++++ DATA PROVIDED ++++

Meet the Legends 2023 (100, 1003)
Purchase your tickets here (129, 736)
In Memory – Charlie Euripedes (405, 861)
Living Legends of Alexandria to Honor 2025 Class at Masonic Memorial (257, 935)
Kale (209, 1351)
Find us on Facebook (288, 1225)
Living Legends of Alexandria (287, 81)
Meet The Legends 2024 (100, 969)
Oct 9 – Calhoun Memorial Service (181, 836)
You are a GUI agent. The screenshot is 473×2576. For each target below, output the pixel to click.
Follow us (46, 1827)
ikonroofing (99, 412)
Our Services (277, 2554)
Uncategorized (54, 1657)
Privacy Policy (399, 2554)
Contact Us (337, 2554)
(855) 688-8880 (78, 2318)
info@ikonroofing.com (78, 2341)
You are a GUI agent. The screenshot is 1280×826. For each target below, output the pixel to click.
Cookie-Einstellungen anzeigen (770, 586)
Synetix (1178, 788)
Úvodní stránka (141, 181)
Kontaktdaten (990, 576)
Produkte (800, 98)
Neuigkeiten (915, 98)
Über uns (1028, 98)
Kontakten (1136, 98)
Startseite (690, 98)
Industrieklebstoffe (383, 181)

++++

WHAT IS BEING ASKED =>
Please transcribe only the lines in the records above running from the line that has "Kale (209, 1351)" through the line that has "Oct 9 – Calhoun Memorial Service (181, 836)", both included, exactly as they appear.

RESULT =>
Kale (209, 1351)
Find us on Facebook (288, 1225)
Living Legends of Alexandria (287, 81)
Meet The Legends 2024 (100, 969)
Oct 9 – Calhoun Memorial Service (181, 836)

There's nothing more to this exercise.